JCR-UK

the former

Letchworth Jewish Community

and Hebrew Congregation

North Hertfordshire, Hertfordshire

 

 

   
 

 
A Brief History of the
Letchworth Hebrew Congregation

by Eli Fachler

Eli Fachler, born in Berlin in 1923, arrived in the UK on the Kindertransport shortly before the outbreak of World War II. In 1944, he married Chava, born in Frankfurt, who had also arrived in the UK as a teenage refugee and was living in Letchworth. The couple set up home in Letchworth, where they lived from 1944 until 1971.

Eli has kindly provided JCR-UK with the following brief history of the Letchworth Hebrew Congregation and some of the interesting characters that made up the Jewish community in Letchworth.

Wartime photographs of Eli and Chava Fachler

 

Before World War II a few Jews had moved to Letchworth: Mr. & Mrs. KAHN - He was the Manager of the Anglia Match Company. Family KIRSCH - He owned a glove factory in Hitchin. With the outbreak of War, the LUNZERs moved to Letchworth, as did the family of David and Flora SASSOON, with full entourage.

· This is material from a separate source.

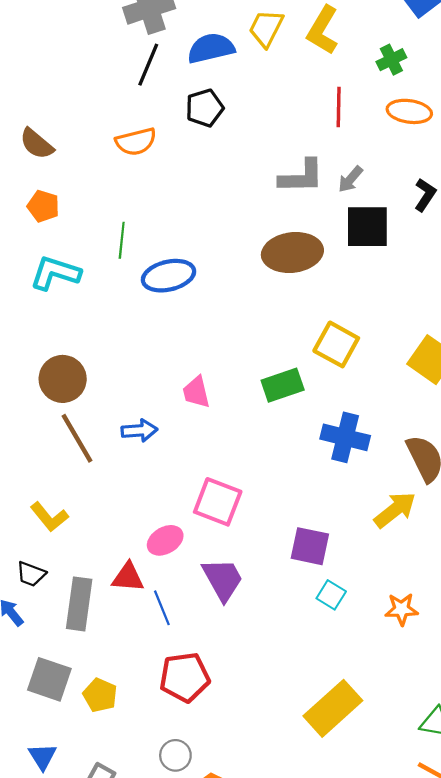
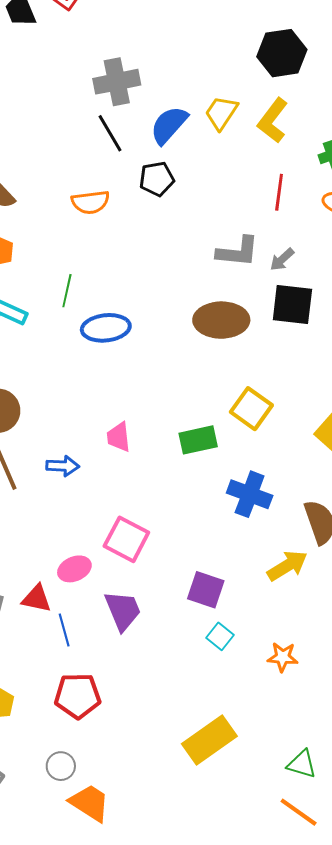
blue semicircle: (211, 48) -> (169, 125), turned -42
black line: (148, 65) -> (110, 133), turned -60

When London was hit by bombs, late 1939 and early 1940, people evacuated to the countryside. Letchworth was one of the places chosen. One of the leaders of the Mizrachi movement, Abba BORNSTEIN, had developed a workers estate in Letchworth, the first "Garden City". Mainly orthodox families from the East End, Stamford Hill and partly from Golders Green filled the houses on Abba Bornstein's Aborn Estate. Others found accommodation all over Letchworth, and the Letchworth Hebrew Congregation was established. The secretary was Rabbi HEINEMANN, succeeded after the war by Oscar PRESSBURGER.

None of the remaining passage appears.